By Wu Yiyao in Shanghai (China Daily)

08:44, March 05, 2013

An investor at a brokerage in Hangzhou, Zhejiang province. The Shanghai Composite Index fell 3.65 percent on Monday to close at 2,273.40 points. Long Wei / For China Daily

More than 50 listed Chinese real estate developers hit their 10 percent daily share fall limits on Monday, with the CSI300 index experiencing its worst day in 28 months, amid worries over the effects of further government moves to curb housing prices.

The Shanghai Composite Index fell nearly 3.7 percent to 2273.40, the biggest one-day drop since August 2011.
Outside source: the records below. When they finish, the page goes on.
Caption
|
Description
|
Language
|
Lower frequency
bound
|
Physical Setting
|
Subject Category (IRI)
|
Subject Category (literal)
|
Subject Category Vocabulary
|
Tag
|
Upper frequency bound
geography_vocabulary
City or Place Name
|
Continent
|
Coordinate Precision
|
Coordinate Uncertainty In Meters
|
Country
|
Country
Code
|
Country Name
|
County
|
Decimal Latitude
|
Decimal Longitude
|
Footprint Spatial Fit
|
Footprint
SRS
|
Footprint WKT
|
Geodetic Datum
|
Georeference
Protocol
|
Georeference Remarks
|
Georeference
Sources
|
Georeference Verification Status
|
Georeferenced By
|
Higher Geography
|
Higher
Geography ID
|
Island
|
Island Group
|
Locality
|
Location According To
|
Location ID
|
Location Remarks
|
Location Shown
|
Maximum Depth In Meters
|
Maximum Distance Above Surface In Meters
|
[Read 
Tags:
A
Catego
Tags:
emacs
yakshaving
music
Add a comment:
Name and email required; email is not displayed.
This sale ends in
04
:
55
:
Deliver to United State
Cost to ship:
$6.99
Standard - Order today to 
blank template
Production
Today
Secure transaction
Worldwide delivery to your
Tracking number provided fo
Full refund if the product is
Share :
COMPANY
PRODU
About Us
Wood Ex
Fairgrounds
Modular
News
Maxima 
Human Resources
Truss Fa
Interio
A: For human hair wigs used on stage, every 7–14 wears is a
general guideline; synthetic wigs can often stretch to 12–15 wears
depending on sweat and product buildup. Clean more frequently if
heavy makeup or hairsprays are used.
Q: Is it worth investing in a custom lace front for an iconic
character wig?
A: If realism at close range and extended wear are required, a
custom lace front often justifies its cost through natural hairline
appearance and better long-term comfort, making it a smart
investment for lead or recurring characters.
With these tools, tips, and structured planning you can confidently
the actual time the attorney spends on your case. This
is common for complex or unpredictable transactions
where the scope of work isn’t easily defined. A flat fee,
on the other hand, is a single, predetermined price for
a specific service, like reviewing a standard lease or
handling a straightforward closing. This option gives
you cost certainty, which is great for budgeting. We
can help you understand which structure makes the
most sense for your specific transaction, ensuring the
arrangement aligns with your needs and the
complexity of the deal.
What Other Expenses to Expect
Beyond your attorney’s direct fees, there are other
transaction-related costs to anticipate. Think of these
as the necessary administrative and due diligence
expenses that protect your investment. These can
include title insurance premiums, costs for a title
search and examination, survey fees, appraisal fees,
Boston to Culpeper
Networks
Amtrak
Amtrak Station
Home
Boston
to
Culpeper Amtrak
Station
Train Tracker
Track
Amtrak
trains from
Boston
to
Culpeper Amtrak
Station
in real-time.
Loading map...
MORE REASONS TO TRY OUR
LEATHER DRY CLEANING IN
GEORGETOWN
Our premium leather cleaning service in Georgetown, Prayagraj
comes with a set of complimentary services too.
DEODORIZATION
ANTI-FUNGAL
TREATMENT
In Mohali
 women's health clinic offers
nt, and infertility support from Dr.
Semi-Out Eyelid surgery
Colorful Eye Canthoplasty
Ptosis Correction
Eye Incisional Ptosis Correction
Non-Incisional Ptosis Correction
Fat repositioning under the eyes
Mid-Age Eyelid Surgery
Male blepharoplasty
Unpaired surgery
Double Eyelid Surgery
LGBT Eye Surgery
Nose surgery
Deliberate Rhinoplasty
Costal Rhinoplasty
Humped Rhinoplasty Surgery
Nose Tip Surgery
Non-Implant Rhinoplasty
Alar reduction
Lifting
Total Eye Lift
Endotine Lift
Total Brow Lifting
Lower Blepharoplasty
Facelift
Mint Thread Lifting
Included in the list of falls was China Vanke Co, the nation's largest property developer, which saw its shares drop 10 percent to close at 10.84 yuan ($1.70).

The CSI300, which represents the nation's biggest companies listed on the Shanghai and Shenzhen stock exchanges, dived to 2,545.7, or 4.6 percent, the largest single-day decline since November 2010.

The State Council announced on Friday that cities should work to maintain a stable property market, with measures including ordering individuals selling properties to pay a 20 percent tax on sale profits as well as raising down payment requirements and interest rates on second-home mortgages.

In many cities, the current tax on individuals selling properties is 1 percent of the selling price.

"The curbs on the property market may easily extend its impact to other sectors, such as banking, machinery manufacturing and cement makers," said Chen Lei, analyst with Citic Securities Co Ltd.

Share prices of Anhui Conch Cement Co Ltd and Sany Heavy Industry Co Ltd dropped more than 8 percent.

Measures to curb excessive growth of home prices in several cities have cast similar shadows over property developers since late February, but declines in the market are expected to worsen as a result of the latest announcement, said Chen.

Vanessa Chan, a Hong Kong-based property analyst, said central government regulation and control over the property market will curb speculation, but the big players will not be affected in the long run if their product lines focus on areas of highest demand.

"We do not expect regulation and controls to be drastic - in the long run changes will be gradual," said Chan.

Analysts said property tax and limits on house purchases may be introduced to more cities and drag down sales of homes.

It is highly possible that in major cities sales of homes will drop in the near future, according to a research report by Orient Securities Co Ltd.